*Task objective:* Among the entries below, count the lines that contain the word "Uslovi". Write down only the total.

### Exercise data ###

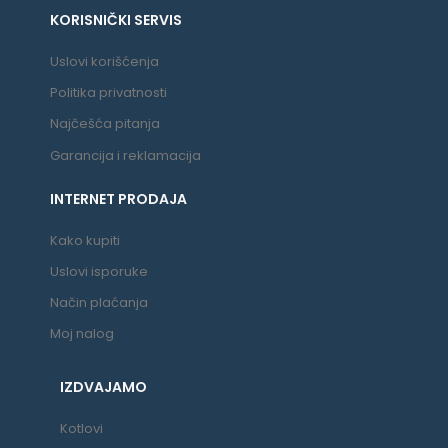
KORISNIČKI SERVIS
Uslovi korišćenja
Politika privatnosti
Najčešća pitanja
Garancija i reklamacija
INTERNET PRODAJA
Kako kupiti
Uslovi isporuke
Način plaćanja
Moj nalog
IZDVAJAMO
Kotlovi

###

*Your response:* 2